Un plan d’économies de 180 millions d’euros
Il n’en reste pas moins que les pertes comptables sont là et que l’entreprise ne peut les occulter. « Historiquement, GRDF a toujours passé des provisions au titre du renouvellement du réseau ce qui lui permettait de payer moins d’impôts, précise Christian Escallier. Mais aujourd’hui, cette pratique ne peut être poursuivie car elle plomberait encore davantage le résultat. » Désormais, GRDF inverse la vapeur. En juillet, le conseil d’administration de l’entreprise décidait d’allonger la durée de vie des conduites de gaz de 45 à 100 ans. Cela lui a permis de récupérer quelque 700 millions d’euros de provisions et d’augmenter le résultat d’autant.
Mais l’aspect fiscal apparaît secondaire. La priorité, c’est de dégager des résultats pour que l’actionnaire puisse toucher ses dividendes. « Qui veut la peau de GRDF ? » interroge la CGT dans un tract du 22 octobre.
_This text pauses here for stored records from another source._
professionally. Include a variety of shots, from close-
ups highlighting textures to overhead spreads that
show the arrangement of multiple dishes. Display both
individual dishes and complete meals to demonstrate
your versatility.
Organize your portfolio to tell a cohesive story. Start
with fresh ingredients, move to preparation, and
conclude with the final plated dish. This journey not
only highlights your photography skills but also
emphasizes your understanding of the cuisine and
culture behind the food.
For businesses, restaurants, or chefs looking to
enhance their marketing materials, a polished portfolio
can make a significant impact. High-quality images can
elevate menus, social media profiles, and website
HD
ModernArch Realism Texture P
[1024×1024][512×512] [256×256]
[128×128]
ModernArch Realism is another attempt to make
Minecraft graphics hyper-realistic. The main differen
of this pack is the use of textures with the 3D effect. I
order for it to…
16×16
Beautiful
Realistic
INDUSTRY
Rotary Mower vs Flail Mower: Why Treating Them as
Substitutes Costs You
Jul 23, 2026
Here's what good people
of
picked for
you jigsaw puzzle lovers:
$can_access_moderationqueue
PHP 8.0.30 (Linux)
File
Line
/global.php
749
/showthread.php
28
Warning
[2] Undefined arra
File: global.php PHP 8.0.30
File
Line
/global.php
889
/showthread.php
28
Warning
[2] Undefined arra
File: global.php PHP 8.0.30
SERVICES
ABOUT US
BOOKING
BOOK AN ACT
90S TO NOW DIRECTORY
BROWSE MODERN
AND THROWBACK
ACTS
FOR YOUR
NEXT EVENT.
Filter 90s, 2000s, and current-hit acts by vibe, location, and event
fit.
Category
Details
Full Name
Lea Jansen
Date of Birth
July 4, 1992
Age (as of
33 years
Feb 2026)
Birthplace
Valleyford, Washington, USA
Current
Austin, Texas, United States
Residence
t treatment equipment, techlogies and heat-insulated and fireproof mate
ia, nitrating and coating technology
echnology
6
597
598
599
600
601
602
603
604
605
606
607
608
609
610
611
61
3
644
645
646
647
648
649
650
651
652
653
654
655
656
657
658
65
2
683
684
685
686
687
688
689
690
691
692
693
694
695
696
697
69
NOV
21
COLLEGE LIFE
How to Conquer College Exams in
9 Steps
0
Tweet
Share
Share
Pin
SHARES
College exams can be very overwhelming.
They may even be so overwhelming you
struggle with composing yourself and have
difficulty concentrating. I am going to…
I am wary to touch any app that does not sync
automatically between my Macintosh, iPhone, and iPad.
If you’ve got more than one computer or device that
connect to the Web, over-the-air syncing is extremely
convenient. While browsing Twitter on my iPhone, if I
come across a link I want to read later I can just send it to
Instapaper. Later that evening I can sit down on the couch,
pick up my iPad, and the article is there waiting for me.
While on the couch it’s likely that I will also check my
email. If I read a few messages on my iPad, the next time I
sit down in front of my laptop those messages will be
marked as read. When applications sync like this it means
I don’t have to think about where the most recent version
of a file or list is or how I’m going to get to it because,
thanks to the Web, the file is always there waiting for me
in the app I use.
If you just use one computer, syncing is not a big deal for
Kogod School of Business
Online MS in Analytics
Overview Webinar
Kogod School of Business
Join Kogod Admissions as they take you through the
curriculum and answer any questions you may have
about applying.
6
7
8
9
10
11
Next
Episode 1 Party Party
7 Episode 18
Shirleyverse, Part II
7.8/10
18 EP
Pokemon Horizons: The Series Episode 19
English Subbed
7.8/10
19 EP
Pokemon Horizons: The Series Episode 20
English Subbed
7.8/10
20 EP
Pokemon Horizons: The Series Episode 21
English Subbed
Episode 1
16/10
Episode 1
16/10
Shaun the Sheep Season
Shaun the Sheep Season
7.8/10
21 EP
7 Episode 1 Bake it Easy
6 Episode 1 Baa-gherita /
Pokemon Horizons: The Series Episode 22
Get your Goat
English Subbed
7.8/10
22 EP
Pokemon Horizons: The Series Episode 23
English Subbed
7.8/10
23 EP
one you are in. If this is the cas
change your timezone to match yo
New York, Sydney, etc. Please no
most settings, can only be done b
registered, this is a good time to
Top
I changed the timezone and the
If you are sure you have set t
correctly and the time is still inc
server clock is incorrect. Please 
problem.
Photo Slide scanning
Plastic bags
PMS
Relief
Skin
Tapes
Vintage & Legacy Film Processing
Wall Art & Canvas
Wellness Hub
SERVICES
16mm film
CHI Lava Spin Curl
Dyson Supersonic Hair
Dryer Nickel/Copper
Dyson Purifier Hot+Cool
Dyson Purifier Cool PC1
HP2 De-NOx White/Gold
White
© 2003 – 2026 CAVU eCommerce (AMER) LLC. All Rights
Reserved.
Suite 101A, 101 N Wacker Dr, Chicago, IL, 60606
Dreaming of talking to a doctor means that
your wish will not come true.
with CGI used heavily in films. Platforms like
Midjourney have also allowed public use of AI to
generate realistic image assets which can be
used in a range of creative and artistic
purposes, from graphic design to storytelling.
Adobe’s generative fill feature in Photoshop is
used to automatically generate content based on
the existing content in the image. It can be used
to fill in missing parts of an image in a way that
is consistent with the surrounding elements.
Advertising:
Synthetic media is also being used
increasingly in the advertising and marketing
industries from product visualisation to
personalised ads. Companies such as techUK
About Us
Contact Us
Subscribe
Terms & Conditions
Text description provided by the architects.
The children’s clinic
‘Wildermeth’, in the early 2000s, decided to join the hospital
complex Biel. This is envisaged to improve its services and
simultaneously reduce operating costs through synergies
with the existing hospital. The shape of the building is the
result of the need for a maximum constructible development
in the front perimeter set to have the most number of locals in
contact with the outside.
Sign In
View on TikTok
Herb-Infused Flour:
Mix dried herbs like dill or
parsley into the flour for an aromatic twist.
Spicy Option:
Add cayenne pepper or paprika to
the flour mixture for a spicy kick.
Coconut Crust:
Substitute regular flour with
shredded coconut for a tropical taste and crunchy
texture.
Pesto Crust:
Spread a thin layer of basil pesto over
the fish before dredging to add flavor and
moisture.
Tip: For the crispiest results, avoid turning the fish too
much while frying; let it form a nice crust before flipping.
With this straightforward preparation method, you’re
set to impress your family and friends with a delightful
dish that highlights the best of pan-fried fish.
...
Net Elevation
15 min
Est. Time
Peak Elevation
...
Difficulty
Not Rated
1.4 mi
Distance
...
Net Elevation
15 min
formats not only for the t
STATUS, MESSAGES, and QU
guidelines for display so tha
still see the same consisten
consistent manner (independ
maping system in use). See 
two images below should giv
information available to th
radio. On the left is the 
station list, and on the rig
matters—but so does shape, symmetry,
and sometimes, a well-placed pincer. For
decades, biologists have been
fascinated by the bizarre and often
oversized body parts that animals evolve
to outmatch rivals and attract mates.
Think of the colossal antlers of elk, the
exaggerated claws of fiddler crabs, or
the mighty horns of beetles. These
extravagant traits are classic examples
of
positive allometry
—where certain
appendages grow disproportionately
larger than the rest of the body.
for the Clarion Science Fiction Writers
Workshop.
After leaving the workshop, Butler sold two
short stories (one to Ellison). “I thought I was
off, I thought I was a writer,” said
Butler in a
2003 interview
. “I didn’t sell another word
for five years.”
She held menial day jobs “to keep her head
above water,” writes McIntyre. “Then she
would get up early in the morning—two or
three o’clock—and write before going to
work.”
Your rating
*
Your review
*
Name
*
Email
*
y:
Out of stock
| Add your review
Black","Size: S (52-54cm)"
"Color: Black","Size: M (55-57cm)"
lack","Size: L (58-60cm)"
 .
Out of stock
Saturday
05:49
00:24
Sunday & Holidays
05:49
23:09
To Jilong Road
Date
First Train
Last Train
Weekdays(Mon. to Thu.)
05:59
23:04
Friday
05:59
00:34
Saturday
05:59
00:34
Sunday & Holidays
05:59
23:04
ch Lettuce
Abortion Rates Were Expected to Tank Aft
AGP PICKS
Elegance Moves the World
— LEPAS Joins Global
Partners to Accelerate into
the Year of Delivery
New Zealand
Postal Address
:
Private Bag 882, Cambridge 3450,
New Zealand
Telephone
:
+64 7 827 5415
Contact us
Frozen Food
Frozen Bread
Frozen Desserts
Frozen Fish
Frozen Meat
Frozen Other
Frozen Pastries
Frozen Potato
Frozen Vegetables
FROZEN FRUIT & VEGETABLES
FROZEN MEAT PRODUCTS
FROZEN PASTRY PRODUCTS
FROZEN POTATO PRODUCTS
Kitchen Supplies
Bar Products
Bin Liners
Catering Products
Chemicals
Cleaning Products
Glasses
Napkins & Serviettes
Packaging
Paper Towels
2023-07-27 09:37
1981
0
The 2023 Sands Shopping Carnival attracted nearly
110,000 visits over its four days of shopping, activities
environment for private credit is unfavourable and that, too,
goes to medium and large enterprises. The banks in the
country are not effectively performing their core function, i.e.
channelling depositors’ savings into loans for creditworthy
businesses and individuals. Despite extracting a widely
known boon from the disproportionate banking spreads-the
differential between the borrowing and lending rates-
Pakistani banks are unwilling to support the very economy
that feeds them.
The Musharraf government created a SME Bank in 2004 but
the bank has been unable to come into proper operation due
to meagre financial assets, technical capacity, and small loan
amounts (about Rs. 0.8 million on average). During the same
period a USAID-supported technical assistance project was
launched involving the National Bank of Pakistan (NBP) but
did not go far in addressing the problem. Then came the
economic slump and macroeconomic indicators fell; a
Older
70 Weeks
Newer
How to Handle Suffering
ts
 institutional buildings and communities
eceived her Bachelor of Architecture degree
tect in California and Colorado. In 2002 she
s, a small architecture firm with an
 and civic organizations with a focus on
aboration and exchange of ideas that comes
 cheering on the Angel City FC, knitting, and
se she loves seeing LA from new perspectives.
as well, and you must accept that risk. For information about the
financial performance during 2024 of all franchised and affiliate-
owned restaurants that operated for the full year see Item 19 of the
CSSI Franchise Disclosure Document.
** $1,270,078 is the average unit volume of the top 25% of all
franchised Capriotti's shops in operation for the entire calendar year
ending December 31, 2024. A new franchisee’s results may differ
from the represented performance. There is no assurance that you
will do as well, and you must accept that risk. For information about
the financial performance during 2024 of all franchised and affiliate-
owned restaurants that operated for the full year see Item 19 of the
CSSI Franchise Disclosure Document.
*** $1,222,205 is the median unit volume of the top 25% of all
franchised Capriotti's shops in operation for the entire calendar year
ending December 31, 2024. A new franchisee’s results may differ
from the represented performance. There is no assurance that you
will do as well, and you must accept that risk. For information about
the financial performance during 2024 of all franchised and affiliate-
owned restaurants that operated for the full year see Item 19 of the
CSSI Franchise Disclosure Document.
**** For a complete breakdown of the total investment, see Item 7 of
Le syndicat accuse Engie « d’être à la manœuvre pour puiser les fonds de sa filiale afin de garantir un haut niveau de rétribution à ses actionnaires ». Il dénonce un plan d’économie sur quatre ans de 180 millions d’euros qui pourrait affecter 15 % de la masse salariale, soit 2 200 suppressions d’emplois sur un total de 11 500 et se traduire par la fermeture de 13 des 18 plateformes téléphoniques françaises. La direction de GRDF conteste le chiffre de 2 200 emplois avancés par la CGT. Selon un porte-parole, 300 personnes pourraient être concernées par la nouvelle organisation.